– Мне… мне кажется… кажется, будто я уже бывал здесь, будто
– Вот почему вы убили своего отца? – едва слышно спросил Оливер.
Похоже, тут Элай задумался. Наконец, словно признав правду в словах Оливера, он сказал чуть ли не радостно:
– Пожалуй, да, Оливер. Пожалуй.
– Я хочу выбраться отсюда. Если все это произошло раньше, быть может, мы сейчас сможем сделать все как нужно и выбраться. Вы же говорили, что знаете дорогу.

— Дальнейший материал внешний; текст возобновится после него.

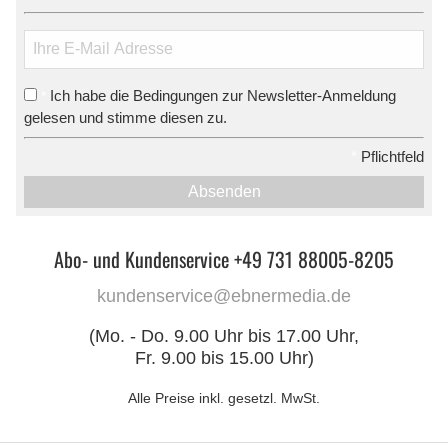
Ich habe die Bedingungen zur Newsletter-Anmeldung
*
gelesen und stimme diesen zu.
*
Pflichtfeld
Absenden
Abo- und Kundenservice +49 731 88005-8205
kundenservice@ebnermedia.de
(Mo. - Do. 9.00 Uhr bis 17.00 Uhr,
Fr. 9.00 bis 15.00 Uhr)
Alle Preise inkl. gesetzl. MwSt.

– Я действительно знаю дорогу, – усмехнулся Элай. – Возможно, и ты тоже ее знаешь. Ты не задумывался, Оливер, позволит ли тебе смерть бежать от всего этого? Начать сначала? Даст ли она тебе второй шанс? Если ты умрешь, выберешься ли из шахты?
Оливер подумал, но не осмелился сказать вслух: «Нет, если умру я. Но, может быть, выберусь, если умрешь ты».
Аромат теплого приготовленного мяса прокрался Оливеру в ноздри, пробуждая его ото сна. Аромат тушеной говядины – сочной, соленой, пачкающей пальцы жиром, когда отрываешь нежную мякоть…
– Я нашел еду, – сказал Элай.
– Где? – спросил Оливер, потому что это было невозможно.
– Просто ешь. Я все объясню.
И теперь аппетитно пахло прямо у Оливера под носом. Он уселся как мог прямо, превозмогая усталость и боль, и почувствовал поднимающийся к лицу теплый пар. Элай предложил откусить кусок, и так Оливер и сделал: наклонившись, он открыл рот, и его зубы и язык нащупали жареное мясо, отчего по всему его телу разлилась бесконечная радость. Мясо оказалось мягким и нежным. На вкус это была скорее свинина, а не говядина, несмотря на запах, но это не имело значения. Мясо наполняло Оливеру живот, придавая силы и надежду, и он вжался в него лицом так крепко, точно это были любящие руки бабушки. «Мальчик мой хороший, – говорила она, – кушай, кушай…»
Карбидная лампа внезапно снова ожила.
Внизу, на коленях Оливера, была кровь. Очень много крови. Она струилась у него по рукам. Капала с подбородка. Мясо на коленях оказалось ногой, человеческой ногой с оторванным куском («это я откусил, о нет!»), с обнажившейся влажной красной мякотью. Кровь не била струей, а вытекала лениво, словно вода из осторожно сжимаемой губки. Рядом сидел Элай, выставив одну ногу; вторая отсутствовала до самого бедра. В руке он держал ржавую пилу с погнутыми зубьями.
– Я нашел пилу, Оливер, посмотри! – хихикнув, сказал Элай. –
Свет погас, и в этот момент Оливера вырвало.
Прижимаясь к стене, как можно дальше от собственной блевотины, Оливер опять провалился в бессознательное состояние. Когда он очнулся заново, металлический привкус гнилой крови во рту исчез. И кожа также перестала быть липкой от нее. Все снова стало сухо.
(Хотя желудок Оливера на удивление казался полным.)
«Это сон, – подумал он, – просто сон». Но тут шагах в десяти-двадцати снова послышался негромкий смешок. Это был Элай, сказавший:
– Только не говори мне, паренек, что ты снова проголодался. Совсем без ног мне никак не обойтись.
Однако затем он ушел, и Оливер отчетливо услышал шаги, один за другим – ровная походка человека на двух ногах, а не скачки того, кто отпилил себе ногу ржавой пилой.
Оливер не мог понять, что происходит. Он подозревал, что потихоньку сходит с ума; пусть так, но с Элаем все равно что-то не то. Он играл с Оливером. Издевался над ним.